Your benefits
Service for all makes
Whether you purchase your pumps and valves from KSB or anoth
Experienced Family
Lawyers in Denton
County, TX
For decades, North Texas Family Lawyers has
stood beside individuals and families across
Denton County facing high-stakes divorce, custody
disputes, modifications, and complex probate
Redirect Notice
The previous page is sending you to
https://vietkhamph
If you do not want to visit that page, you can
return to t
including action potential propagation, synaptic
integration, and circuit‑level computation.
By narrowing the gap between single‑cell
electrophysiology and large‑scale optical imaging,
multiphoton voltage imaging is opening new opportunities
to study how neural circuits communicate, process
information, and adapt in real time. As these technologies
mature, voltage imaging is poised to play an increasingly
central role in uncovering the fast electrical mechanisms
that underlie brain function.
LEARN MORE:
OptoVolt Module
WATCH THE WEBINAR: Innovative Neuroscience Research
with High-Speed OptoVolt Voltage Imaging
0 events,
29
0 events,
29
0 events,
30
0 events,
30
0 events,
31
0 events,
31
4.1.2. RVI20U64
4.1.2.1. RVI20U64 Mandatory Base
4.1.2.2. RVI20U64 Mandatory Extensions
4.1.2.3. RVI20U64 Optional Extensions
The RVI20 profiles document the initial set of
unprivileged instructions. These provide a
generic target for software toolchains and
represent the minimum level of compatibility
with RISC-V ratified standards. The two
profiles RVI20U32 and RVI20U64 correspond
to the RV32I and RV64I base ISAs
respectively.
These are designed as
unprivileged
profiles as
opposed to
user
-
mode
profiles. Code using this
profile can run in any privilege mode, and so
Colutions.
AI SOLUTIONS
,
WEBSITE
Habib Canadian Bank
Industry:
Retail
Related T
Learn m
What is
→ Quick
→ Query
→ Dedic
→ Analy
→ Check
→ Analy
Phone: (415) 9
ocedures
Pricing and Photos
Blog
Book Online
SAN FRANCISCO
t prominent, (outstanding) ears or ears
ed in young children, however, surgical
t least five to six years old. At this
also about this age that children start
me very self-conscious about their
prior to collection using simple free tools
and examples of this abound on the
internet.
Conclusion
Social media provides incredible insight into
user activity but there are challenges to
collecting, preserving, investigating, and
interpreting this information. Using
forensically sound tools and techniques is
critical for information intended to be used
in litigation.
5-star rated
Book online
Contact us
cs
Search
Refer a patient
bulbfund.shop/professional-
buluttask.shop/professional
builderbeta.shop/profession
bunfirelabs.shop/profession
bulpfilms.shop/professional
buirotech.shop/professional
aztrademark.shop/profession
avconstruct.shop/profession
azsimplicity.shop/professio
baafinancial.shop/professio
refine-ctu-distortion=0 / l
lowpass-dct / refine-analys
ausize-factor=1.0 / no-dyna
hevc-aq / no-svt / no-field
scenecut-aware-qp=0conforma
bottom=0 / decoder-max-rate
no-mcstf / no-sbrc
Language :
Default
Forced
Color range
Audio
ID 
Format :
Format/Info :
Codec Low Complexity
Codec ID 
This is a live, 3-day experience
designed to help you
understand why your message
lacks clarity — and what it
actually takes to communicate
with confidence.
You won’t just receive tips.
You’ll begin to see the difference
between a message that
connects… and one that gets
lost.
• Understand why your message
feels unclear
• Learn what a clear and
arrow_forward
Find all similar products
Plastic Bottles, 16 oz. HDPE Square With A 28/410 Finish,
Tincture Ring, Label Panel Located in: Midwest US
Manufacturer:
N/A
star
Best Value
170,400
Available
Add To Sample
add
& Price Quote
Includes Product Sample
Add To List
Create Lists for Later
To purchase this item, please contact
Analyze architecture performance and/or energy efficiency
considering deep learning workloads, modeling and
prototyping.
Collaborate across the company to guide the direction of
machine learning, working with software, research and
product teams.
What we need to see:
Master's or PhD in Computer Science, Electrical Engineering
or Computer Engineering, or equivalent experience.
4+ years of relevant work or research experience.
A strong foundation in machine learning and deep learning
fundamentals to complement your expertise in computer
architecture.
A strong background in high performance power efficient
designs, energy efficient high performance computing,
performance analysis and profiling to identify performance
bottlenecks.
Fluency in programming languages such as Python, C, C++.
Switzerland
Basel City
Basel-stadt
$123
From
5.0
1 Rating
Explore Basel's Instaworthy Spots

--

Every record must be set down again exactly.

Your benefits
Service for all makes
Whether you purchase your pumps and valves from KSB or anoth
Experienced Family
Lawyers in Denton
County, TX
For decades, North Texas Family Lawyers has
stood beside individuals and families across
Denton County facing high-stakes divorce, custody
disputes, modifications, and complex probate
Redirect Notice
The previous page is sending you to
https://vietkhamph
If you do not want to visit that page, you can
return to t
including action potential propagation, synaptic
integration, and circuit‑level computation.
By narrowing the gap between single‑cell
electrophysiology and large‑scale optical imaging,
multiphoton voltage imaging is opening new opportunities
to study how neural circuits communicate, process
information, and adapt in real time. As these technologies
mature, voltage imaging is poised to play an increasingly
central role in uncovering the fast electrical mechanisms
that underlie brain function.
LEARN MORE:
OptoVolt Module
WATCH THE WEBINAR: Innovative Neuroscience Research
with High-Speed OptoVolt Voltage Imaging
0 events,
29
0 events,
29
0 events,
30
0 events,
30
0 events,
31
0 events,
31
4.1.2. RVI20U64
4.1.2.1. RVI20U64 Mandatory Base
4.1.2.2. RVI20U64 Mandatory Extensions
4.1.2.3. RVI20U64 Optional Extensions
The RVI20 profiles document the initial set of
unprivileged instructions. These provide a
generic target for software toolchains and
represent the minimum level of compatibility
with RISC-V ratified standards. The two
profiles RVI20U32 and RVI20U64 correspond
to the RV32I and RV64I base ISAs
respectively.
These are designed as
unprivileged
profiles as
opposed to
user
-
mode
profiles. Code using this
profile can run in any privilege mode, and so
Colutions.
AI SOLUTIONS
,
WEBSITE
Habib Canadian Bank
Industry:
Retail
Related T
Learn m
What is
→ Quick
→ Query
→ Dedic
→ Analy
→ Check
→ Analy
Phone: (415) 9
ocedures
Pricing and Photos
Blog
Book Online
SAN FRANCISCO
t prominent, (outstanding) ears or ears
ed in young children, however, surgical
t least five to six years old. At this
also about this age that children start
me very self-conscious about their
prior to collection using simple free tools
and examples of this abound on the
internet.
Conclusion
Social media provides incredible insight into
user activity but there are challenges to
collecting, preserving, investigating, and
interpreting this information. Using
forensically sound tools and techniques is
critical for information intended to be used
in litigation.
5-star rated
Book online
Contact us
cs
Search
Refer a patient
bulbfund.shop/professional-
buluttask.shop/professional
builderbeta.shop/profession
bunfirelabs.shop/profession
bulpfilms.shop/professional
buirotech.shop/professional
aztrademark.shop/profession
avconstruct.shop/profession
azsimplicity.shop/professio
baafinancial.shop/professio
refine-ctu-distortion=0 / l
lowpass-dct / refine-analys
ausize-factor=1.0 / no-dyna
hevc-aq / no-svt / no-field
scenecut-aware-qp=0conforma
bottom=0 / decoder-max-rate
no-mcstf / no-sbrc
Language :
Default
Forced
Color range
Audio
ID 
Format :
Format/Info :
Codec Low Complexity
Codec ID 
This is a live, 3-day experience
designed to help you
understand why your message
lacks clarity — and what it
actually takes to communicate
with confidence.
You won’t just receive tips.
You’ll begin to see the difference
between a message that
connects… and one that gets
lost.
• Understand why your message
feels unclear
• Learn what a clear and
arrow_forward
Find all similar products
Plastic Bottles, 16 oz. HDPE Square With A 28/410 Finish,
Tincture Ring, Label Panel Located in: Midwest US
Manufacturer:
N/A
star
Best Value
170,400
Available
Add To Sample
add
& Price Quote
Includes Product Sample
Add To List
Create Lists for Later
To purchase this item, please contact
Analyze architecture performance and/or energy efficiency
considering deep learning workloads, modeling and
prototyping.
Collaborate across the company to guide the direction of
machine learning, working with software, research and
product teams.
What we need to see:
Master's or PhD in Computer Science, Electrical Engineering
or Computer Engineering, or equivalent experience.
4+ years of relevant work or research experience.
A strong foundation in machine learning and deep learning
fundamentals to complement your expertise in computer
architecture.
A strong background in high performance power efficient
designs, energy efficient high performance computing,
performance analysis and profiling to identify performance
bottlenecks.
Fluency in programming languages such as Python, C, C++.
Switzerland
Basel City
Basel-stadt
$123
From
5.0
1 Rating
Explore Basel's Instaworthy Spots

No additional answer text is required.